In these settings you can specify the following fields:

  • Container Name - the name of the Azure container where the new blob will be created and the backup stored. Every Azure blob must reside in a container. The container forms part of the blob name. If no container with the input name exists, a new one will be created. For more information, click here.
  • Azure Storage Account Name - the account name of your storage account. Every object that you store in Azure Storage has a unique URL address. The storage account name forms the subdomain of that address. You can find more information in the following link.
  • Azure Access Key - you can use any of the access keys provided to your Azure Storage Account. For more information about Azure Keys, click here.
  • Sector Type - define the Azure sector type:
    • Public commercial cloud storage solution.
    • Government - cloud storage solution offered to US government customers and their partners.

By default, SQL Safe Backup splits the backup into several files, each with size of 70MB.

You can configure the file size by updating the Windows Registry on the machine hosting the SQL Safe Backup Agent using the following steps:

  • Add a new registry REG_DWORD key to HKEY_LOCAL_MACHINE\SOFTWARE\Idera\SQLsafe named AzureFileSize.
  • Update the AzureFileSize key to a decimal value of your desired file size. For example, if you want the default file size to be 100MB, the key value should be set to 100.
  • Restart all SQL Safe services on the machine.

If there are network connection problems, the backup eventually fails, but files remain on Windows Azure. SQL Safe will not delete these partial backup files. If you want to delete those, you need to do it manually on your Azure account.

When Azure Blob Storage settings are defined in Configure General Preferences section, they can be reused later through different backups and restores.

Failed Backup

 If the backup fails before creating all blobs and only a couple of blobs are created, these blobs will remain in the container unless you manually delete them. 

Network Resiliency

Take into account that if you do not enable the network resiliency settings for your backup operations and the network goes down, the operation fails and no retry is executed. When enabling the network resiliency settings and using Azure Blob for backup operations, only the following parameters are applicable:

  • Retry Interval - the waiting period before retrying the backup operation.
  • Total retry interval -  the total time for retrying the backup operation before stopping it.

In restore operations, the resiliency settings remain enabled.

Naming conventions for containers

Take into account the following naming conventions for your container:

  • All letters should be in lowercase.
  • The container name should be a valid DNS name.
  • The container name should start or end with a letter or number and can contain only letters, numbers, and the dash (-) character.
  • Every dash (-) character must be immediately preceded and followed by a letter or number. Consecutive dashes are not permitted in container names.
  • Names can be from three to sixty-three characters long.

Naming your SQL Safe backup files on Microsoft Azure blob storage

Take into account the following blob naming rules:

  • A blob name can contain any combination of characters.
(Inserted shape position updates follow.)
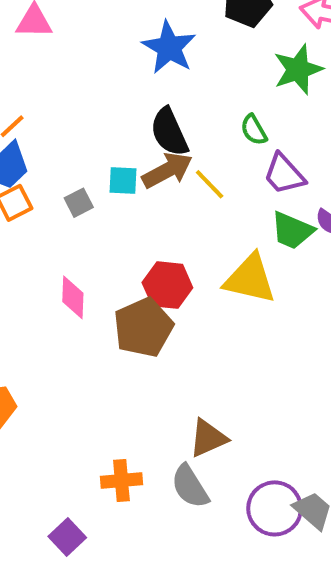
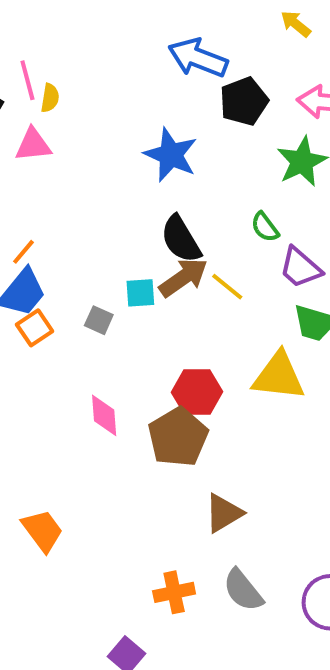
gray square: (79, 203) -> (99, 320), turned -32
brown triangle: (208, 438) -> (224, 513), moved

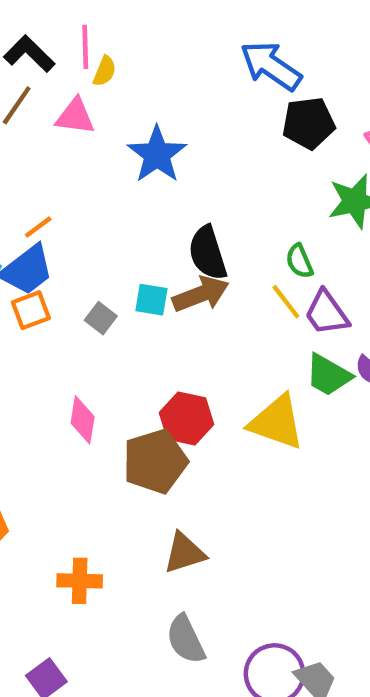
blue star: (171, 155) -> (157, 154), moved
yellow line: (227, 287) -> (286, 302), moved
orange cross: (174, 592) -> (80, 581), moved

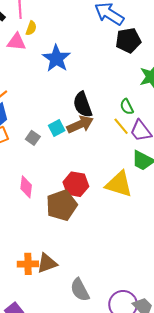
yellow semicircle: (105, 71) -> (31, 28), moved
cyan square: (151, 300) -> (57, 128), turned -35
brown triangle: (184, 553) -> (47, 263), moved

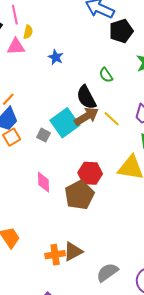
blue star: (56, 58) -> (56, 57), size x0.6
green semicircle: (127, 107) -> (106, 75), moved
yellow line: (121, 126) -> (112, 119), moved
cyan square: (57, 128) -> (65, 123), size x1.8
gray semicircle: (80, 290) -> (107, 272), turned 90

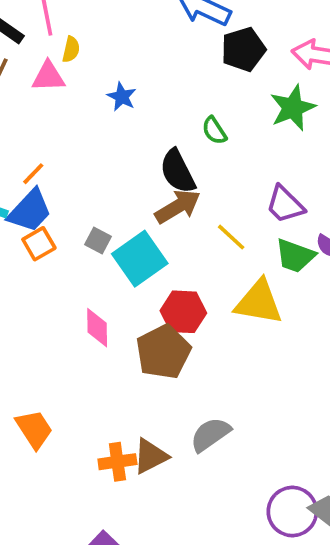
yellow line: (112, 119) -> (231, 237), moved
cyan square: (65, 123) -> (140, 259), moved
gray semicircle: (107, 272) -> (210, 434), moved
  • A blob name must be at least one character long and cannot be more than 1,024 characters long.

  • Blob names are case-sensitive.

  • The number of subfolders cannot exceed 254.

  • Avoid filenames that end with a dot (.), a forward slash (/), or a sequence or combination of the two.

The Microsoft Azure Blob service is based on a flat storage scheme, not a hierarchical scheme. However, SQL Safe allows you to specify subfolders which act as a virtual hierarchy. If you store a large number of blobs in your Azure container then it is recommended to utilize subfolders to improve SQL Safe performance.